§ **Aim of the exercise**
Once you find the line below that has "Rohde & Schwarz", output it and every line after it exactly, stopping after the line that has "World Masters –", with no pictures.

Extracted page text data
════════════════

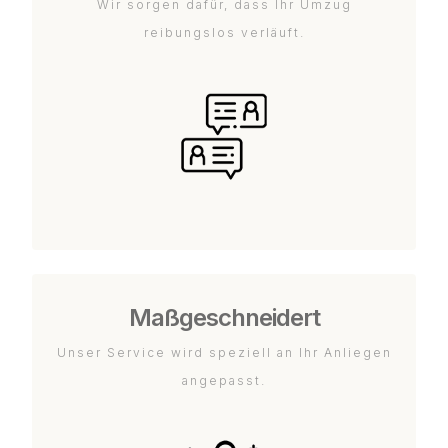
Wir sorgen dafür, dass Ihr Umzug
reibungslos verläuft.
Maßgeschneidert
Unser Service wird speziell an Ihr Anliegen
angepasst.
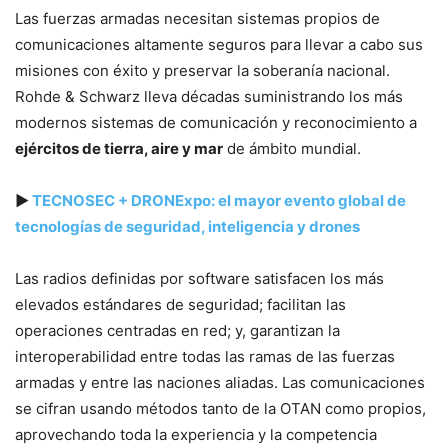
Las fuerzas armadas necesitan sistemas propios de
comunicaciones altamente seguros para llevar a cabo sus
misiones con éxito y preservar la soberanía nacional.
Rohde & Schwarz lleva décadas suministrando los más
modernos sistemas de comunicación y reconocimiento a
ejércitos de tierra, aire y mar
de ámbito mundial.
▶
TECNOSEC + DRONExpo: el mayor evento global de
tecnologías de seguridad, inteligencia y drones
Las radios definidas por software satisfacen los más
elevados estándares de seguridad; facilitan las
operaciones centradas en red; y, garantizan la
interoperabilidad entre todas las ramas de las fuerzas
armadas y entre las naciones aliadas. Las comunicaciones
se cifran usando métodos tanto de la OTAN como propios,
aprovechando toda la experiencia y la competencia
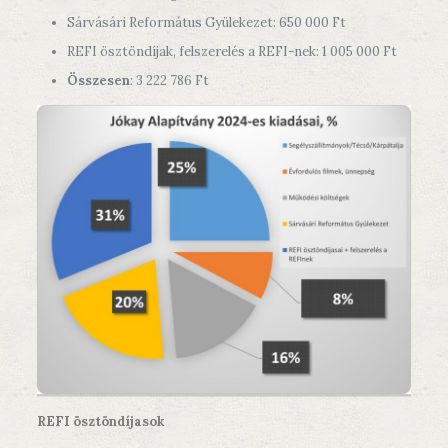
Sárvásári Református Gyülekezet: 650 000 Ft
REFI ösztöndíjak, felszerelés a REFI-nek: 1 005 000 Ft
Összesen
: 3 222 786 Ft
REFI ösztöndíjasok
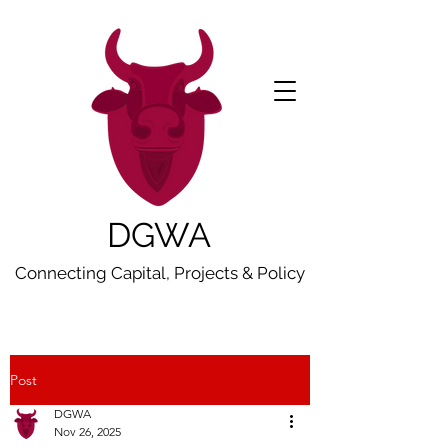
DGWA
Connecting Capital, Projects & Policy
Post
DGWA
Nov 26, 2025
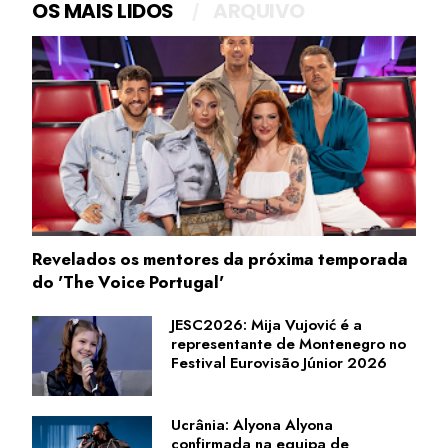
OS MAIS LIDOS
ARQUIVO
Revelados os mentores da próxima temporada
do 'The Voice Portugal'
JESC2026: Mija Vujović é a
representante de Montenegro no
Festival Eurovisão Júnior 2026
Ucrânia: Alyona Alyona
confirmada na equipa de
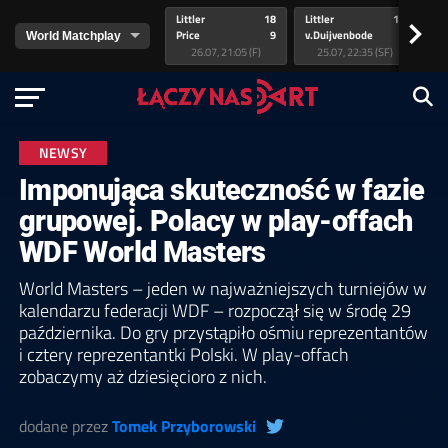
Littler
18
Littler
17
Pr
>
Price
9
v.Duijvenbode
5
va
26.07, 21:05 (F)
25.07, 22:35 (SF)
NEWSY
Imponująca skuteczność w fazie
grupowej. Polacy w play-offach
WDF World Masters
World Masters – jeden w najważniejszych turniejów w
kalendarzu federacji WDF – rozpoczął się w środę 29
października. Do gry przystąpiło ośmiu reprezentantów
i cztery reprezentantki Polski. W play-offach
zobaczymy aż dziesięcioro z nich.
dodane przez
Tomek Przyborowski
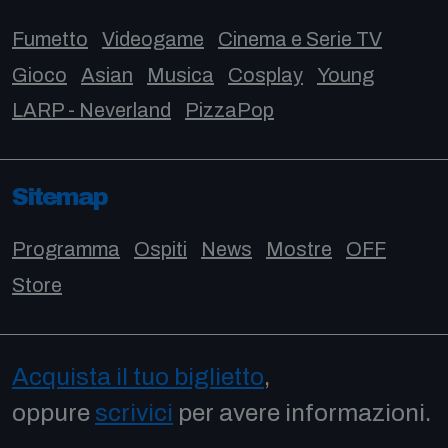
Fumetto
Videogame
Cinema e Serie TV
Gioco
Asian
Musica
Cosplay
Young
LARP - Neverland
PizzaPop
Sitemap
Programma
Ospiti
News
Mostre
OFF
Store
Acquista il tuo biglietto
,
oppure
scrivici
per avere informazioni.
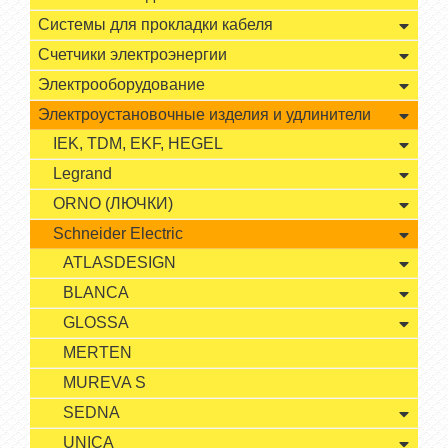
Системы для прокладки кабеля
Счетчики электроэнергии
Электрооборудование
Электроустановочные изделия и удлинители
IEK, TDM, EKF, HEGEL
Legrand
ORNO (ЛЮЧКИ)
Schneider Electric
ATLASDESIGN
BLANCA
GLOSSA
MERTEN
MUREVA S
SEDNA
UNICA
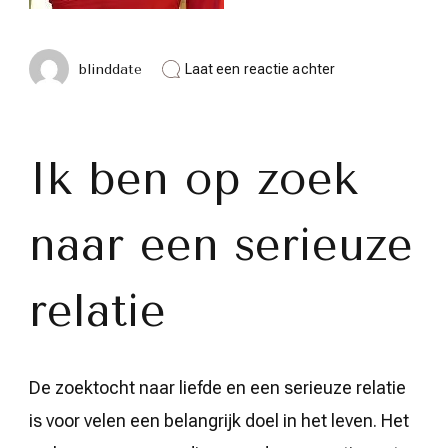
op
blinddate
Laat een reactie achter
Op
zoek
naar
een
Serieuze
Ik ben op zoek
Relatie:
Mijn
Zoektocht
naar een serieuze
naar
Liefde
relatie
De zoektocht naar liefde en een serieuze relatie
is voor velen een belangrijk doel in het leven. Het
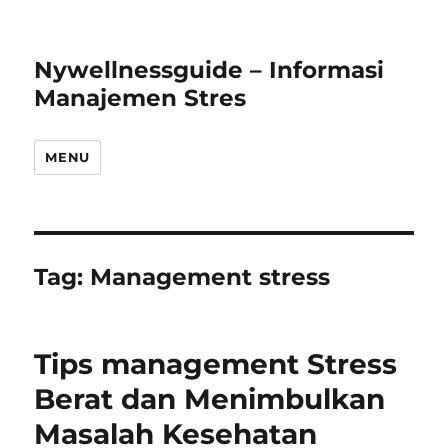
Nywellnessguide – Informasi
Manajemen Stres
MENU
Tag:
Management stress
Tips management Stress
Berat dan Menimbulkan
Masalah Kesehatan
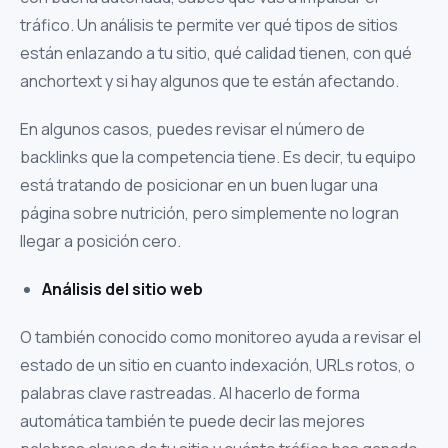
tráfico. Un análisis te permite ver qué tipos de sitios
están enlazando a tu sitio, qué calidad tienen, con qué
anchortext y si hay algunos que te están afectando.
En algunos casos, puedes revisar el número de
backlinks que la competencia tiene. Es decir, tu equipo
está tratando de posicionar en un buen lugar una
página sobre nutrición, pero simplemente no logran
llegar a posición cero.
Análisis del sitio web
O también conocido como monitoreo ayuda a revisar el
estado de un sitio en cuanto indexación, URLs rotos, o
palabras clave rastreadas. Al hacerlo de forma
automática también te puede decir las mejores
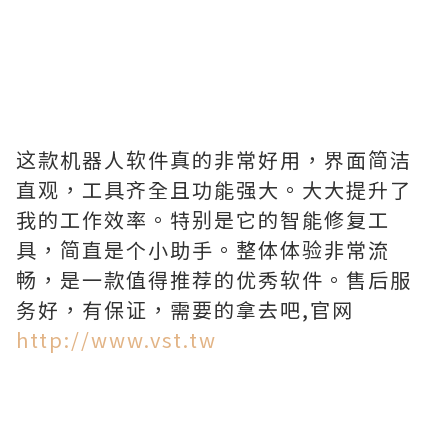
这款机器人软件真的非常好用，界面简洁
直观，工具齐全且功能强大。大大提升了
我的工作效率。特别是它的智能修复工
具，简直是个小助手。整体体验非常流
畅，是一款值得推荐的优秀软件。售后服
务好，有保证，需要的拿去吧,官网
http://www.vst.tw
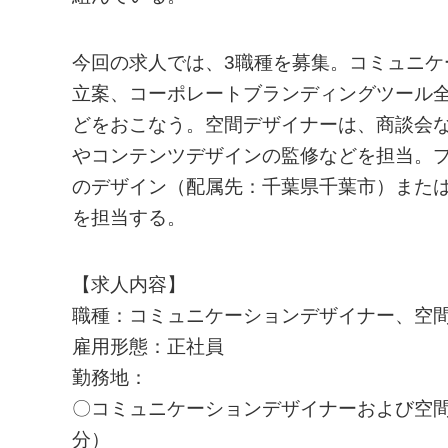
今回の求人では、3職種を募集。コミュニ
立案、コーポレートブランディングツール
どをおこなう。空間デザイナーは、商談会
やコンテンツデザインの監修などを担当。
のデザイン（配属先：千葉県千葉市）また
を担当する。
【求人内容】
職種：コミュニケーションデザイナー、空
雇用形態：正社員
勤務地：
〇コミュニケーションデザイナーおよび空間
分）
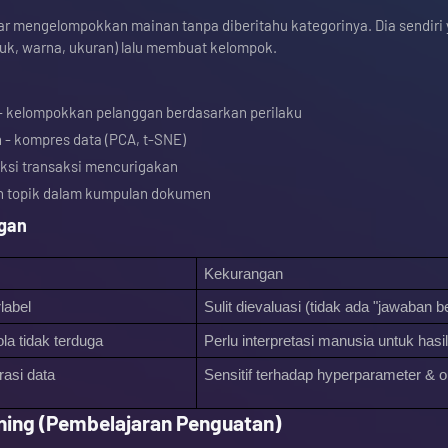
jar mengelompokkan mainan tanpa diberitahu kategorinya. Dia sendiri
, warna, ukuran) lalu membuat kelompok.
 kelompokkan pelanggan berdasarkan perilaku
 - kompres data (PCA, t-SNE)
eksi transaksi mencurigakan
n topik dalam kumpulan dokumen
ngan
Kekurangan
label
Sulit dievaluasi (tidak ada "jawaban b
a tidak terduga
Perlu interpretasi manusia untuk hasil
asi data
Sensitif terhadap hyperparameter & ou
ning (Pembelajaran Penguatan)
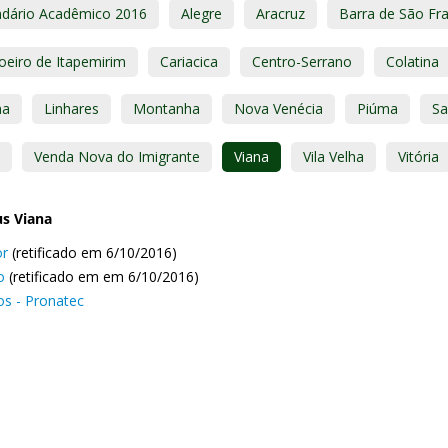
ndário Acadêmico 2016
Alegre
Aracruz
Barra de São Fr
oeiro de Itapemirim
Cariacica
Centro-Serrano
Colatina
na
Linhares
Montanha
Nova Venécia
Piúma
Sa
Venda Nova do Imigrante
Viana
Vila Velha
Vitória
s Viana
or
(retificado em 6/10/2016)
o
(retificado em em 6/10/2016)
os - Pronatec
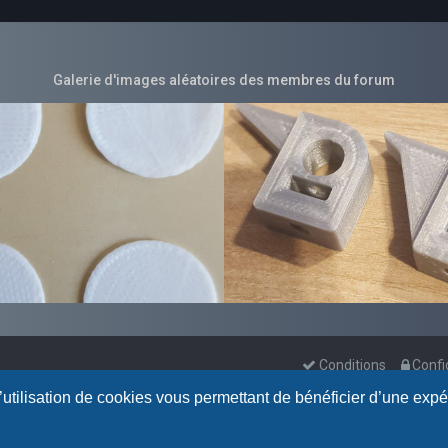
Galerie d'images aléatoires des membres du forum
Conditions
Confi
l’utilisation de cookies vous permettant de bénéficier d’une exp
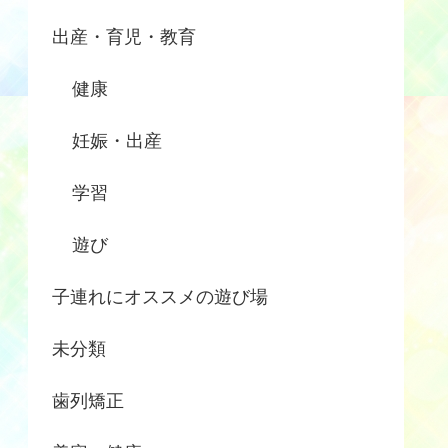
出産・育児・教育
健康
妊娠・出産
学習
遊び
子連れにオススメの遊び場
未分類
歯列矯正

════════════════

§ **Answer space**
Rohde & Schwarz lleva décadas suministrando los más
modernos sistemas de comunicación y reconocimiento a
ejércitos de tierra, aire y mar
de ámbito mundial.
▶
TECNOSEC + DRONExpo: el mayor evento global de
tecnologías de seguridad, inteligencia y drones
Las radios definidas por software satisfacen los más
elevados estándares de seguridad; facilitan las
operaciones centradas en red; y, garantizan la
interoperabilidad entre todas las ramas de las fuerzas
armadas y entre las naciones aliadas. Las comunicaciones
se cifran usando métodos tanto de la OTAN como propios,
aprovechando toda la experiencia y la competencia
Sárvásári Református Gyülekezet: 650 000 Ft
REFI ösztöndíjak, felszerelés a REFI-nek: 1 005 000 Ft
Összesen
: 3 222 786 Ft
REFI ösztöndíjasok
DGWA
Connecting Capital, Projects & Policy
Post
DGWA
Nov 26, 2025
OS MAIS LIDOS
ARQUIVO
Revelados os mentores da próxima temporada
do 'The Voice Portugal'
JESC2026: Mija Vujović é a
representante de Montenegro no
Festival Eurovisão Júnior 2026
Ucrânia: Alyona Alyona
confirmada na equipa de
Littler
18
Littler
17
Pr
>
Price
9
v.Duijvenbode
5
va
26.07, 21:05 (F)
25.07, 22:35 (SF)
NEWSY
Imponująca skuteczność w fazie
grupowej. Polacy w play-offach
WDF World Masters
World Masters – jeden w najważniejszych turniejów w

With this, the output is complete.